STSPD EXTRA 04.2 FINAL

 

Historia paralela 4: Adiós, Sotis (2)

En un claro día de primavera, una pareja de enamorados se casó entre las bendiciones de innumerables personas.

La boda entre el Príncipe Heredero de Méndez y un mago de Beatum atrajo a una inusual reunión de distinguidas figuras de todas partes, lo que hizo que la ceremonia fuera grandiosa y festiva.

Fynn superó con valentía la tristeza preboda que suele afectar a las novias. Estaba deslumbrante con su cabello rojo cayendo en cascada sobre su vestido blanco, tan radiante que nadie que la viera podía creer que se sintiera triste por dejar a Sotis y Lehman.

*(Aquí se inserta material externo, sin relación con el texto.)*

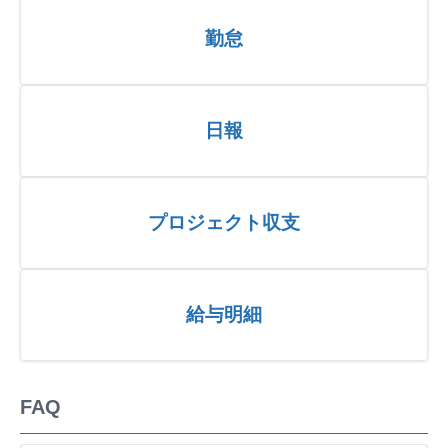
勤怠
日報
プロジェクト収支
給与明細
FAQ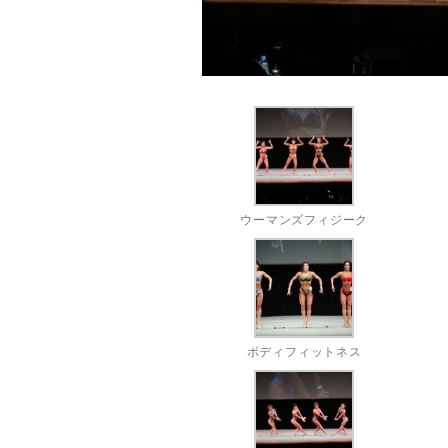
ウーマンズフィジーク
ボディフィットネス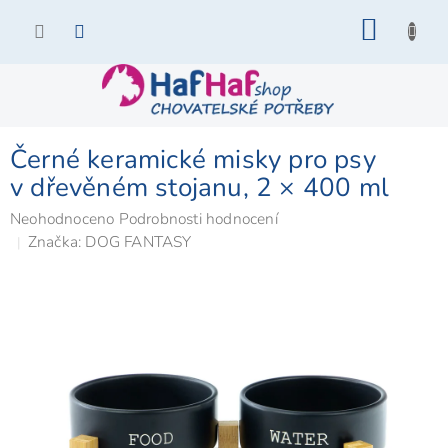
Přejít
NÁKU
na
KOŠÍK
obsah
Černé keramické misky pro psy
v dřevěném stojanu, 2 × 400 ml
Průměrné
Neohodnoceno
Podrobnosti hodnocení
hodnocení
Značka:
DOG FANTASY
produktu
je
0,0
z
5
hvězdiček.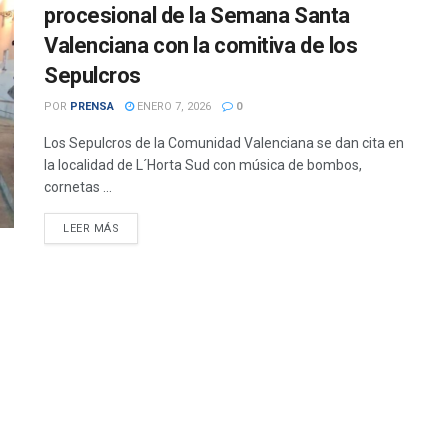
procesional de la Semana Santa
Valenciana con la comitiva de los
Sepulcros
POR
PRENSA
ENERO 7, 2026
0
Los Sepulcros de la Comunidad Valenciana se dan cita en
la localidad de L´Horta Sud con música de bombos,
cornetas ...
DETAILS
LEER MÁS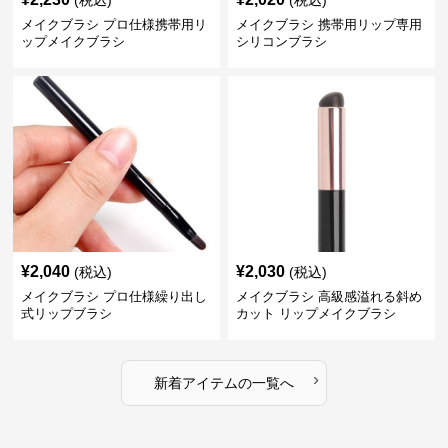
メイクブラシ プロ仕様携帯用リ
メイクブラシ 携帯用リップ専用
ップメイクブラシ
シリコンブラシ
¥
2,040
¥
2,030
(税込)
(税込)
メイクブラシ プロ仕様繰り出し
メイクブラシ 高級感溢れる斜め
式リップブラシ
カット リップメイクブラシ
›
新着アイテムの一覧へ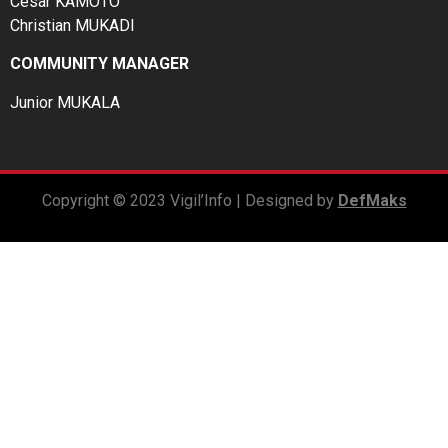
César KAMOTO
Christian MUKADI
COMMUNITY MANAGER
Junior MUKALA
Copyright © 2023 Vigil’Info | Designed by
DefMaks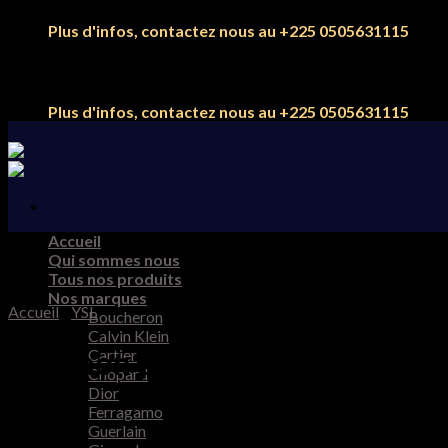
Skip
Plus d'infos, contactez nous au +225 0505631115
to
content
Plus d'infos, contactez nous au +225 0505631115
Accueil
Qui sommes nous
Tous nos produits
Nos marques
Accueil
/
YSL
Boucheron
Calvin Klein
YSL mon paris 90 ml eau de pa
Cartier
Chopard
Dior
Ferragamo
Guerlain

Antes de que comenzara la ceremonia, Arman fue a ver a Fynn. Estaba tan abrumado de alegría que parecía casi aturdido. En cuanto la vio, su rostro se sonrojó y sus ojos se movían rápidamente mientras intentaba torpemente encontrar las palabras para describir lo deslumbrante que estaba. Fynn encontró su nerviosismo encantador y no pudo evitar reír.

«Su Alteza, ¿ahora voy a vivir en el Palacio Imperial?»

El príncipe se arrodilló y le besó el dorso de la mano. Luego, con tono solemne, respondió:

«Sí. Serás la princesa heredera, y cuando yo sea emperador, serás emperatriz y liderarás esta nación conmigo. Esta es la tierra donde nació y creció tu madre… y aunque no haya sido una patria cálida, te prometo que será un lugar cálido y amoroso para ti y nuestros hijos.»
Fynn ya no era un niño ingenuo. Con veinte años, sabía de la mujer que compartía su nombre, de la vida de Sotis y de los acontecimientos que habían conmocionado a Méndez y Beatum.

La pelirroja dudó un momento antes de responder.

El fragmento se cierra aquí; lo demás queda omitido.